Episode for August 16th, 2023 Download

The launch and deployment of the James Webb Space Telescope in July 2022, marked the beginning of a new era in exoplanet science. Never before had humanity launched a more powerful and technologically advanced instrument into orbit that had the capabilities that JWST does.

It was designed to satisfy many science requirements, among them: to measure the properties of exoplanet atmospheres and even resolve their planetary disks. As you can imagine, imaging exoplanets directly is not easy. JWST does it by masking out the bright light of the host star using a one-of-a-kind coronagraph. Coronagraphs are easy to visualize, they are just masks that block light from some part of the camera sensor. Some solar telescopes for example use a little metal disk to block out the sun, but in true JWST style, the coronagraphs on Webb take things beyond.

JWST has 248,000 microshutters that can open and close individually and when used in unison, create a mask that can cover the disk of a star. There are five masks on the infrared camera and four on the infrared spectrograph. When the light from the bright host star is blocked by these masks, the reflected light from the planet can be seen.

So, how well does it work? Has JWST imaged a planet yet?

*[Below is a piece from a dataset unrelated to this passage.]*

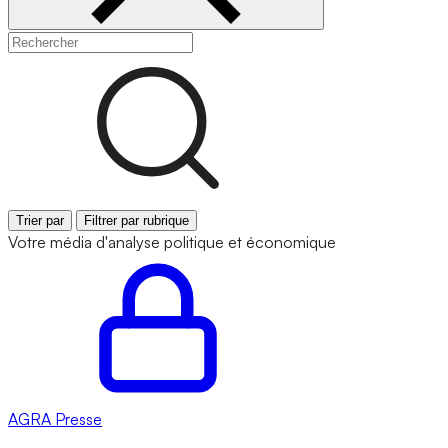
Trier par
Filtrer par rubrique
Votre média d'analyse politique et économique
AGRA
Presse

Yep. Sure has. Just a few months after deployment, astronomers have used NASA’s James Webb Space Telescope to take a direct image of a planet outside our solar system. The exoplanet is a gas giant, meaning it has no rocky surface and could not be habitable.

This was a transformative moment, not only for Webb but also for exoplanet astronomy generally.

The exoplanet in Webb’s image, called HIP 65426 b, is about six to 12 times the mass of Jupiter, and these observations could help narrow that down even further. It is young as planets go — about 15 to 20 million years old, compared to our 4.5-billion-year-old Earth.

Since HIP 65426 b is about 100 times farther from its host star than Earth is from the Sun, it is sufficiently distant that Webb can easily separate the planet from the star in the image.

Taking direct images of exoplanets is challenging because stars are so much brighter than planets. The HIP 65426 b planet is more than 10,000 times fainter than its host star in the near-infrared, and a few thousand times fainter than that in the mid-infrared. Obtaining this image is like digging for space treasure and finding it.

And the Webb Space Telescope managed to do it, just as designed.

What’s most exciting is that we’ve only just begun. There are many more images of exoplanets to come that will shape our overall understanding of their physics, chemistry, and planet formation. We may even discover previously unknown planets.